### DataFrame object

#### Create SparkContext and SparkSession 

In [11]:
import os
import sys

os.environ['PYSPARK_PYTHON'] = sys.executable
os.environ['PYSPARK_DRIVER_PYTHON'] = sys.executable

In [12]:
# create entry points to spark
try:
    sc.stop()
except:
    pass
from pyspark import SparkContext, SparkConf
from pyspark.sql import SparkSession
sc=SparkContext()
spark = SparkSession(sparkContext=sc)

In [13]:
spark

#### Create a DataFrame object
##### - By reading a file

In [14]:
fpp = spark.read.csv(path='datasets/Furniture Price Prediction.csv',
                        sep=',',
                        encoding='UTF-8',
                        comment=None,
                        header=True, 
                        inferSchema=True)
fpp.show(n=5, truncate=False)

+-----------------------------------------------------------------------------------------------+-----------------+--------------------------------------------------------------------------------------------------------------------------------------------+----+--------+----+------+
|furniture                                                                                      |type             |url                                                                                                                                         |rate|delivery|sale|price |
+-----------------------------------------------------------------------------------------------+-----------------+--------------------------------------------------------------------------------------------------------------------------------------------+----+--------+----+------+
|Bed side table with storage shelf                                                              |Home Decor Center|https://www.jumia.com.eg//ar/home-de

##### - By reading createDataFrame function

######  1. From an RDD
where elements in RDD become a Row object 

In [15]:
from pyspark.sql import Row
rdd = sc.parallelize([
    Row(x=[5,6,4], y=['apple', 'orange', 'berries']),
    Row(x=[4,5,6], y=['pear', 'kiwi', 'banana'])
])
rdd.collect()

[Row(x=[5, 6, 4], y=['apple', 'orange', 'berries']),
 Row(x=[4, 5, 6], y=['pear', 'kiwi', 'banana'])]
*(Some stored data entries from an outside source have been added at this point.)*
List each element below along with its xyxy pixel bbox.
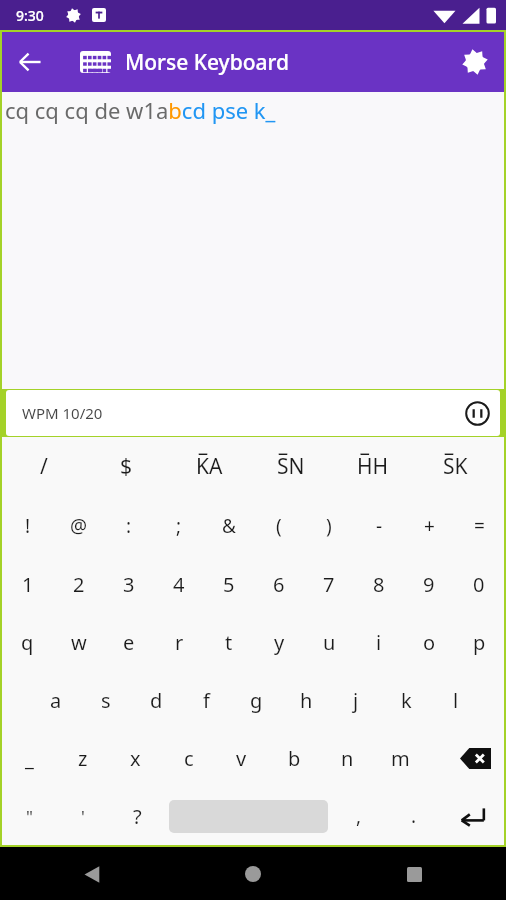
button[interactable]: q — [2, 613, 53, 671]
button[interactable]: x — [109, 729, 162, 787]
button[interactable]: p — [454, 613, 504, 671]
button[interactable]: c — [162, 729, 215, 787]
button[interactable]: 3 — [104, 555, 154, 613]
button[interactable]: t — [204, 613, 254, 671]
staticText: @ — [70, 513, 88, 539]
staticText: 8 — [373, 571, 385, 598]
button[interactable]: r — [154, 613, 204, 671]
staticText: u — [323, 629, 336, 656]
button[interactable]: 9 — [404, 555, 454, 613]
button[interactable]: H̅H — [332, 437, 414, 496]
button[interactable]: o — [404, 613, 454, 671]
button[interactable]: k — [381, 671, 431, 729]
staticText: l — [453, 687, 459, 714]
staticText: 0 — [473, 571, 485, 598]
staticText: K̅A — [196, 452, 223, 481]
button[interactable]: 1 — [2, 555, 53, 613]
button[interactable]: = — [454, 496, 504, 555]
button[interactable]: ( — [254, 496, 304, 555]
staticText: WPM 10/20 — [22, 403, 103, 423]
button[interactable]: Back — [70, 852, 114, 896]
button[interactable]: + — [404, 496, 454, 555]
button[interactable]: a — [31, 671, 81, 729]
staticText: S̅N — [277, 452, 305, 481]
button[interactable]: Recents — [392, 852, 436, 896]
staticText: y — [274, 629, 285, 656]
button[interactable]: y — [254, 613, 304, 671]
staticText: t — [225, 629, 233, 656]
button[interactable]: 0 — [454, 555, 504, 613]
button[interactable]: 5 — [204, 555, 254, 613]
button[interactable]: Enter — [441, 787, 504, 845]
button[interactable]: f — [181, 671, 231, 729]
button[interactable]: S̅N — [250, 437, 332, 496]
button[interactable]: g — [231, 671, 281, 729]
button[interactable]: ) — [304, 496, 354, 555]
button[interactable]: / — [2, 437, 85, 496]
staticText: z — [78, 745, 88, 772]
button[interactable]: j — [331, 671, 381, 729]
staticText: w — [71, 629, 87, 656]
button[interactable]: i — [354, 613, 404, 671]
button[interactable]: m — [374, 729, 427, 787]
button[interactable]: ' — [56, 787, 110, 845]
button[interactable]: Pause — [454, 390, 500, 436]
staticText: o — [423, 629, 436, 656]
button[interactable]: n — [321, 729, 374, 787]
button[interactable]: b — [268, 729, 321, 787]
button[interactable]: : — [104, 496, 154, 555]
button[interactable]: e — [104, 613, 154, 671]
staticText: 6 — [273, 571, 285, 598]
button[interactable]: S̅K — [414, 437, 496, 496]
staticText: ) — [326, 513, 332, 539]
button[interactable]: l — [431, 671, 481, 729]
button[interactable]: " — [2, 787, 56, 845]
staticText: ; — [176, 513, 182, 539]
staticText: i — [376, 629, 382, 656]
staticText: a — [50, 687, 62, 714]
staticText: b — [288, 745, 301, 772]
staticText: = — [474, 513, 485, 539]
button[interactable]: d — [131, 671, 181, 729]
button[interactable]: 7 — [304, 555, 354, 613]
button[interactable]: z — [56, 729, 109, 787]
button[interactable]: w — [53, 613, 104, 671]
button[interactable]: Back — [2, 34, 58, 90]
staticText: v — [236, 745, 247, 772]
button[interactable]: - — [354, 496, 404, 555]
button[interactable]: 8 — [354, 555, 404, 613]
button[interactable]: Settings — [446, 33, 504, 91]
staticText: 2 — [73, 571, 85, 598]
button[interactable]: s — [81, 671, 131, 729]
button[interactable]: 4 — [154, 555, 204, 613]
staticText: & — [222, 513, 236, 539]
button[interactable]: . — [386, 787, 441, 845]
button[interactable]: v — [215, 729, 268, 787]
button[interactable]: ; — [154, 496, 204, 555]
button[interactable]: ! — [2, 496, 53, 555]
button[interactable]: , — [331, 787, 386, 845]
button[interactable]: 2 — [53, 555, 104, 613]
button[interactable]: _ — [2, 729, 56, 787]
staticText: e — [123, 629, 135, 656]
staticText: 7 — [323, 571, 335, 598]
button[interactable]: $ — [85, 437, 168, 496]
staticText: k — [401, 687, 412, 714]
button[interactable]: ? — [110, 787, 165, 845]
button[interactable]: 6 — [254, 555, 304, 613]
button[interactable]: K̅A — [168, 437, 250, 496]
button[interactable]: & — [204, 496, 254, 555]
staticText: p — [473, 629, 486, 656]
staticText: , — [356, 803, 362, 829]
button[interactable]: Backspace — [446, 729, 504, 787]
staticText: h — [300, 687, 313, 714]
button[interactable]: h — [281, 671, 331, 729]
button[interactable]: Home — [231, 852, 275, 896]
button[interactable]: @ — [53, 496, 104, 555]
button[interactable]: WPM 10/20 — [6, 390, 500, 436]
staticText: + — [424, 513, 435, 539]
staticText: d — [150, 687, 163, 714]
button[interactable]: u — [304, 613, 354, 671]
button[interactable]: cq cq cq de w1abcd pse k_ — [2, 92, 504, 389]
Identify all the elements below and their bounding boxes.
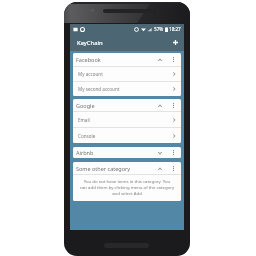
button[interactable]: Collapse	[155, 101, 164, 110]
button[interactable]: Collapse	[155, 164, 164, 173]
button[interactable]: Email	[73, 112, 181, 127]
button[interactable]: Airbnb	[73, 147, 181, 158]
button[interactable]: My second account	[73, 82, 181, 96]
staticText: Airbnb	[76, 149, 94, 156]
staticText: 57%	[154, 26, 164, 32]
staticText: Email	[78, 117, 90, 123]
button[interactable]: More options	[169, 148, 178, 157]
staticText: Facebook	[76, 56, 101, 63]
button[interactable]: Add	[169, 36, 182, 49]
staticText: 18:27	[169, 26, 181, 32]
button[interactable]: More options	[169, 164, 178, 173]
staticText: KeyChain	[77, 39, 103, 47]
button[interactable]: Console	[73, 128, 181, 143]
staticText: Google	[76, 102, 95, 109]
button[interactable]: Some other category	[73, 162, 181, 174]
button[interactable]: Collapse	[155, 55, 164, 64]
button[interactable]: My account	[73, 67, 181, 81]
button[interactable]: Google	[73, 99, 181, 111]
button[interactable]: Facebook	[73, 53, 181, 66]
button[interactable]: More options	[169, 101, 178, 110]
staticText: Some other category	[76, 165, 131, 172]
staticText: Console	[78, 133, 96, 139]
staticText: My account	[78, 71, 103, 77]
staticText: My second account	[78, 86, 120, 92]
button[interactable]: Expand	[155, 148, 164, 157]
staticText: You do not have items in this category. …	[77, 178, 177, 196]
button[interactable]: More options	[169, 55, 178, 64]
######  2. From an RDD From pandas DataFrame

In [16]:
import pandas as pd
pd_df = pd.DataFrame({
    'x': [[5,6,4], [4,5,6]],
    'y': [['apple', 'orange', 'berries'], ['pear', 'kiwi', 'banana']]
})
pd_df

Unnamed: 0,x,y
0,"[5, 6, 4]","[apple, orange, berries]"
1,"[4, 5, 6]","[pear, kiwi, banana]"


######  3. From a list
Each element in the list becomes an Row in the DataFrame.

In [19]:
df_list = [['apple', 5], ['orange', 6]]
df = spark.createDataFrame(df_list, ['fruit', 'price'])
df.show()

+------+-----+
| fruit|price|
+------+-----+
| apple|    5|
|orange|    6|
+------+-----+



In [23]:
df.dtypes

[('fruit', 'string'), ('price', 'bigint')]

### Conversion between Dataframe and RDD

#### DataFrame to RDD
A DataFrame can be easily converted to an RDD by calling the **pyspark.sql.DataFrame.rdd()** function. Each element in the returned RDD is an pyspark.sql.Row object which is a list of key-value pairs.

In [28]:
fpp.rdd.take(3)

[Row(furniture='Bed side table with storage shelf ', type='Home Decor Center', url='https://www.jumia.com.eg//ar/home-decor-center-bedside-table-side-table-with-drawer-white-403055-cm-304-27151996.html', rate='3.3', delivery=172.14, sale='72%', price='2500.0'),
 Row(furniture='Bed side table with storage shelf ', type='Modern Home', url='https://www.jumia.com.eg//ar/modern-home-bedside-table-side-table-with-storage-white-554040-27151979.html', rate='0', delivery=172.14, sale='54%', price='1200.0'),
 Row(furniture='Modern Zigzag TV Table ', type='Modern Home', url='https://www.jumia.com.eg//ar/generic-zigzag-tv-table-beige-120cm-32489890.html', rate='0', delivery=172.14, sale='18%', price='1099.0')]

and from here, we can apply a set of mapping functions, such as **map, mapValues, flatMap, flatMapValues** and other methods that come from RDD.

In [45]:
fpp_map = fpp.rdd.map(lambda x: (x['furniture'], x['price']))
fpp_map.take(5)

[('Bed side table with storage shelf ', '2500.0'),
 ('Bed side table with storage shelf ', '1200.0'),
 ('Modern Zigzag TV Table ', '1099.0'),
 ('Bedside table with storage shelf ', '1200.0'),
 ('Wall Mounted TV Unit with Cabinet TV Stand Unit with Shelves for Living Room (Brown with White)',
  '1400.0')]

here , a new element with the **price** is added for each element of furniture, the result of the RDD is **PairRDDFunction**s which contains key-value pairs, word of type String as Key and price of type Int as value. SO **map() operates on the entire key-value pair**.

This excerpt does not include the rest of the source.